→ **REQUIRED ACTION**: Find the word "salvation" below. Copy each line that has it.

Page images and extracted text
┌──
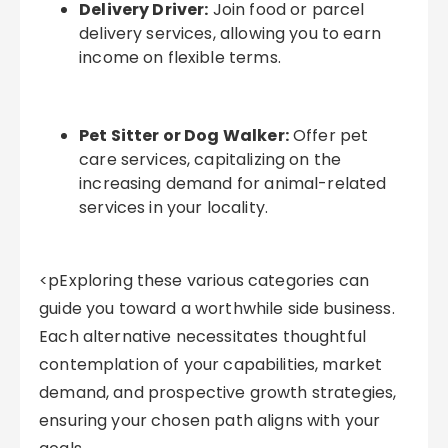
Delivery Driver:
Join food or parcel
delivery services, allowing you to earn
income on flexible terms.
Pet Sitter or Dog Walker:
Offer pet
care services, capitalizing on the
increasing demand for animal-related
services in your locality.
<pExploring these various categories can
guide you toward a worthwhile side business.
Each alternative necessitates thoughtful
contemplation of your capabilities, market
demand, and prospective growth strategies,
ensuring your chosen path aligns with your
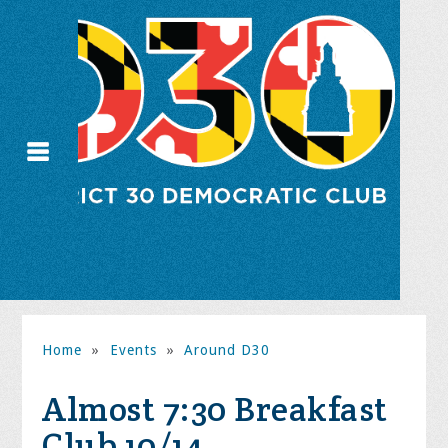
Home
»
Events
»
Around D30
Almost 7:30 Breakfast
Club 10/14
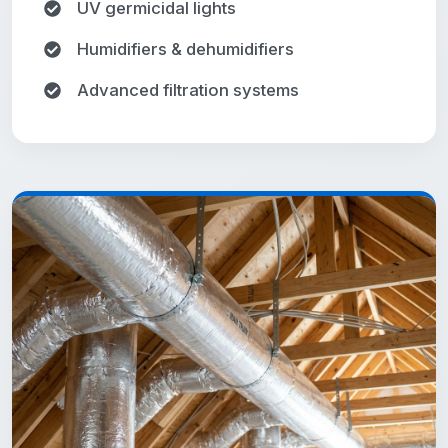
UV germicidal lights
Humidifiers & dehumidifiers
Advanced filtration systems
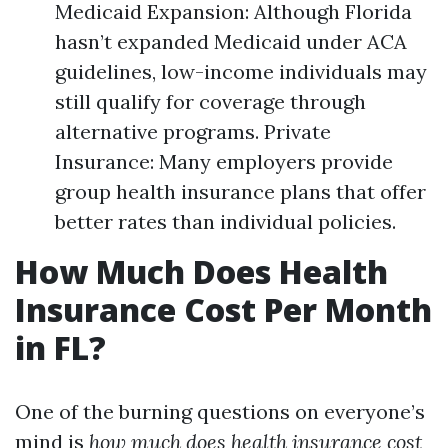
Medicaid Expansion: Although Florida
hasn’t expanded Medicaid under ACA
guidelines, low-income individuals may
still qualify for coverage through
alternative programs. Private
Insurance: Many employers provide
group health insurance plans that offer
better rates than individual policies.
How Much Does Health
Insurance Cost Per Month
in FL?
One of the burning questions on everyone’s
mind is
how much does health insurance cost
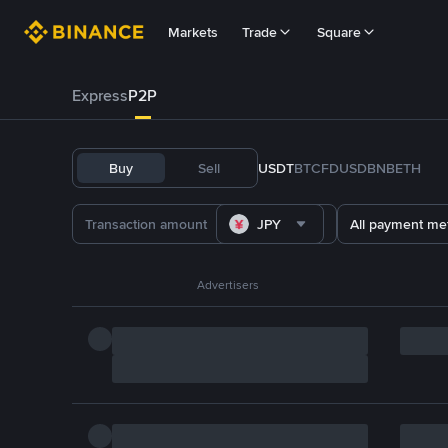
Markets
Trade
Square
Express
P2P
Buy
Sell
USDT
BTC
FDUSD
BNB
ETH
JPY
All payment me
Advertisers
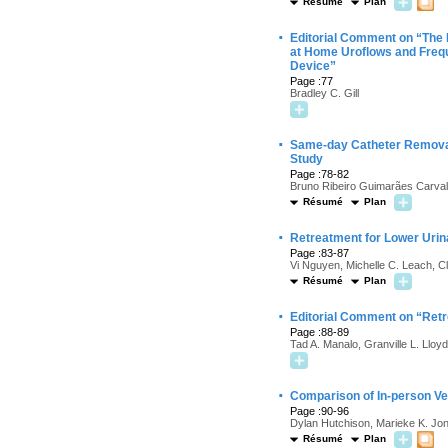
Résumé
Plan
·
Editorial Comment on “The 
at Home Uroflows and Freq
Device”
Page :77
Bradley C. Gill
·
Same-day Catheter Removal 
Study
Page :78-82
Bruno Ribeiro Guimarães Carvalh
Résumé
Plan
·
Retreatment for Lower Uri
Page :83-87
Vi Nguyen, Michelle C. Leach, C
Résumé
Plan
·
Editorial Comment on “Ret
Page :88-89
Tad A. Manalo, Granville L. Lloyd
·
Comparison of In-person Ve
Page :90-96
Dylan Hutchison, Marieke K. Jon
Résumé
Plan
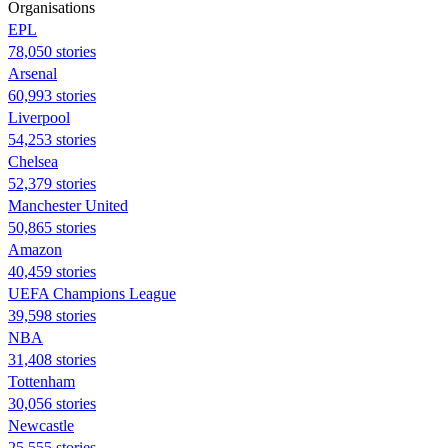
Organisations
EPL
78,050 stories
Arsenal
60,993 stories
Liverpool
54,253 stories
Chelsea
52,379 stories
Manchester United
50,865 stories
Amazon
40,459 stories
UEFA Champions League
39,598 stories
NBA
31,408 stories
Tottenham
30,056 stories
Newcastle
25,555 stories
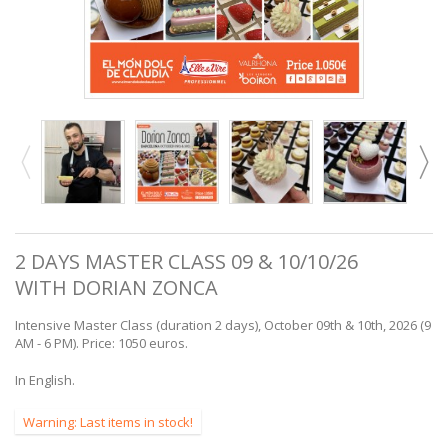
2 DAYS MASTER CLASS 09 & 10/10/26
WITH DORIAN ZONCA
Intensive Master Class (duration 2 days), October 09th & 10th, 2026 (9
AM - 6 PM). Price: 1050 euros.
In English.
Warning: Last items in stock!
└──
┌──
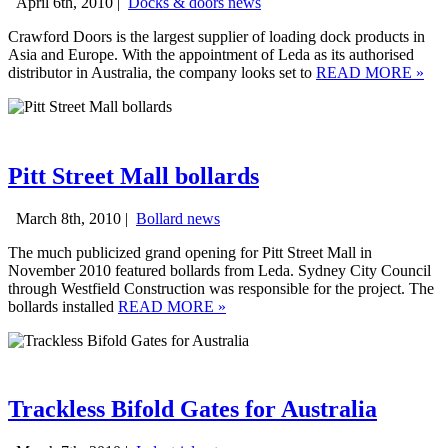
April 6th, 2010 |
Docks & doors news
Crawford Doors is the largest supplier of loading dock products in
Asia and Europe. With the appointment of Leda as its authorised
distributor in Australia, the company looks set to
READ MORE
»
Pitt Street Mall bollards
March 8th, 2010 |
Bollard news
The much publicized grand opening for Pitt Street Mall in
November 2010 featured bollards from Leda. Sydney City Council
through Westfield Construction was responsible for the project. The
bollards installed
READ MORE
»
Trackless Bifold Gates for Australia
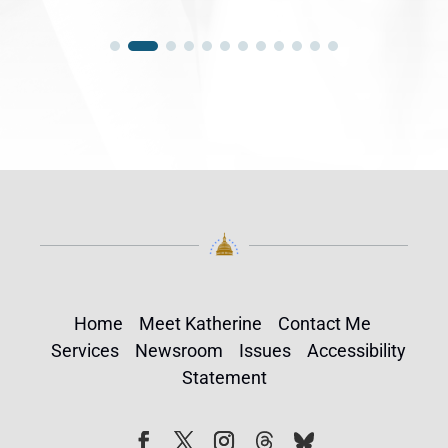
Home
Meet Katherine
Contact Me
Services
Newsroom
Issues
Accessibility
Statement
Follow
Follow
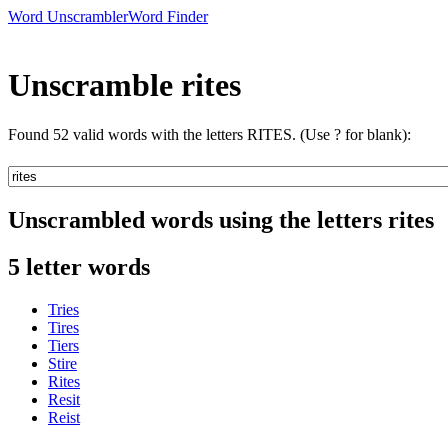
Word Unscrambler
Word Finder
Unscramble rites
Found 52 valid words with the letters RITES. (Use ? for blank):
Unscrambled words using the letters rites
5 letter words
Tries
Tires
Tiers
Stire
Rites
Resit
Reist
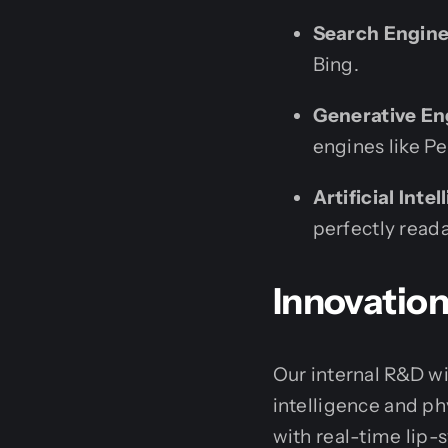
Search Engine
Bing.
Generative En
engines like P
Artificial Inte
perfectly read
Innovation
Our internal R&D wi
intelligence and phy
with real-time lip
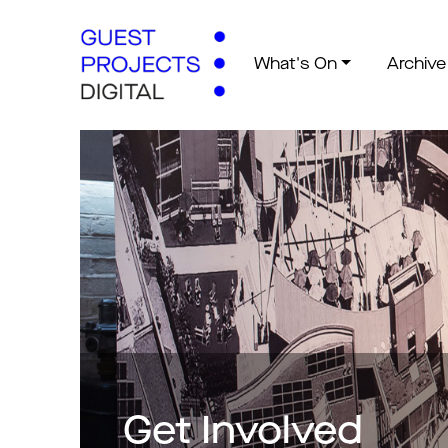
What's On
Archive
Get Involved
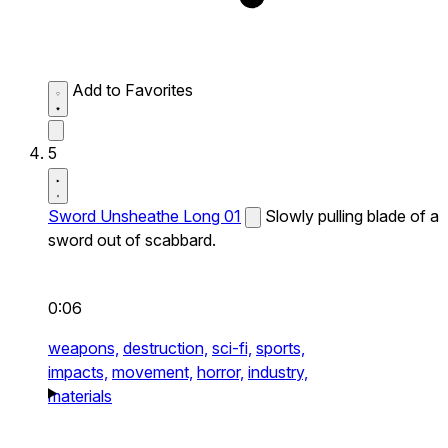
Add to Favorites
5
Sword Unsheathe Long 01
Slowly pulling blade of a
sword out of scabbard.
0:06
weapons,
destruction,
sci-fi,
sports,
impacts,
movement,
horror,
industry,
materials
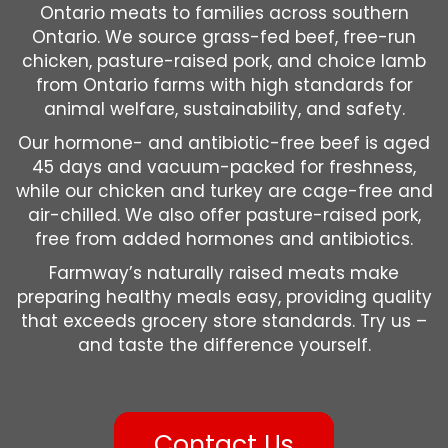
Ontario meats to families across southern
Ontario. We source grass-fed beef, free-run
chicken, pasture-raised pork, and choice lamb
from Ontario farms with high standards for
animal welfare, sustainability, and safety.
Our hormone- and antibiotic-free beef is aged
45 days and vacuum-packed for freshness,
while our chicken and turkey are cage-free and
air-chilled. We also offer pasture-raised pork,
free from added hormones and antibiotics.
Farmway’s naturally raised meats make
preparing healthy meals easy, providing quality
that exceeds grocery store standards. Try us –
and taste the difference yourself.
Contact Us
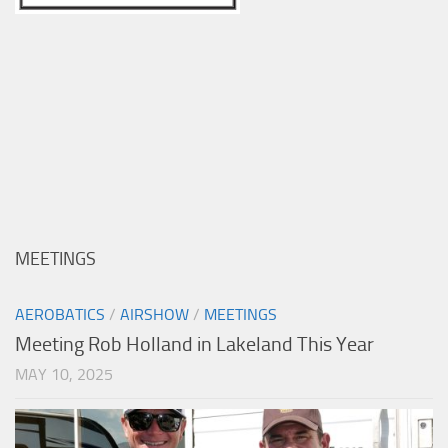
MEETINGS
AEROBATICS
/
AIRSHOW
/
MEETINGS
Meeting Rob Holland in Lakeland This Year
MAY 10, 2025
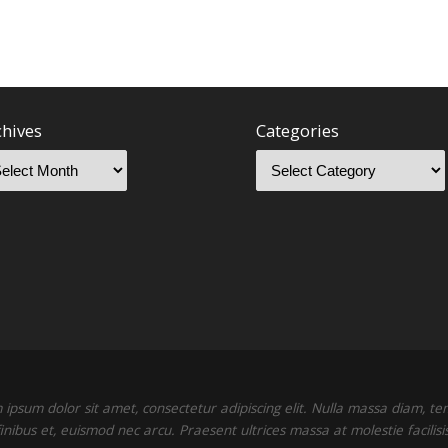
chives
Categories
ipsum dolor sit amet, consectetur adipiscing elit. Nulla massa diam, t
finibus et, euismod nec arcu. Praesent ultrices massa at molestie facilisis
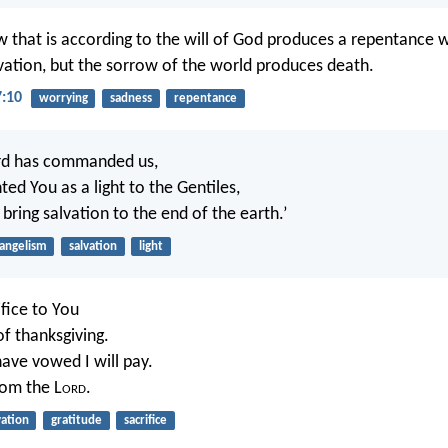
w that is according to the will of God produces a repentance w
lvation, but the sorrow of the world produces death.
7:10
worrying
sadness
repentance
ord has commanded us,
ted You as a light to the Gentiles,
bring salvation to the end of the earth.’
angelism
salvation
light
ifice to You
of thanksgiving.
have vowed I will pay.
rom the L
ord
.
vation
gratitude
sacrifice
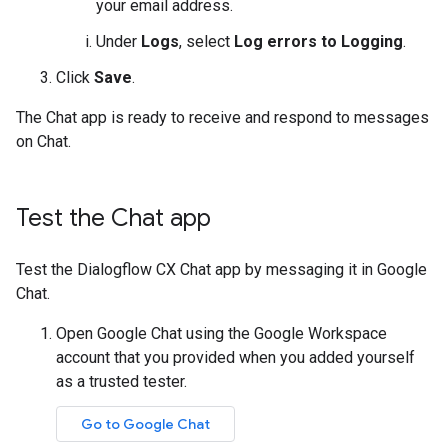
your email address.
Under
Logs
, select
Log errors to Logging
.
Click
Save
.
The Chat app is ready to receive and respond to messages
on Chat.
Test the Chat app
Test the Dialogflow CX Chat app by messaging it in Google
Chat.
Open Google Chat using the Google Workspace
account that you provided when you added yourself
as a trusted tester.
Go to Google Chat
└──
→ **RESPONSE**:
bring salvation to the end of the earth.’
salvation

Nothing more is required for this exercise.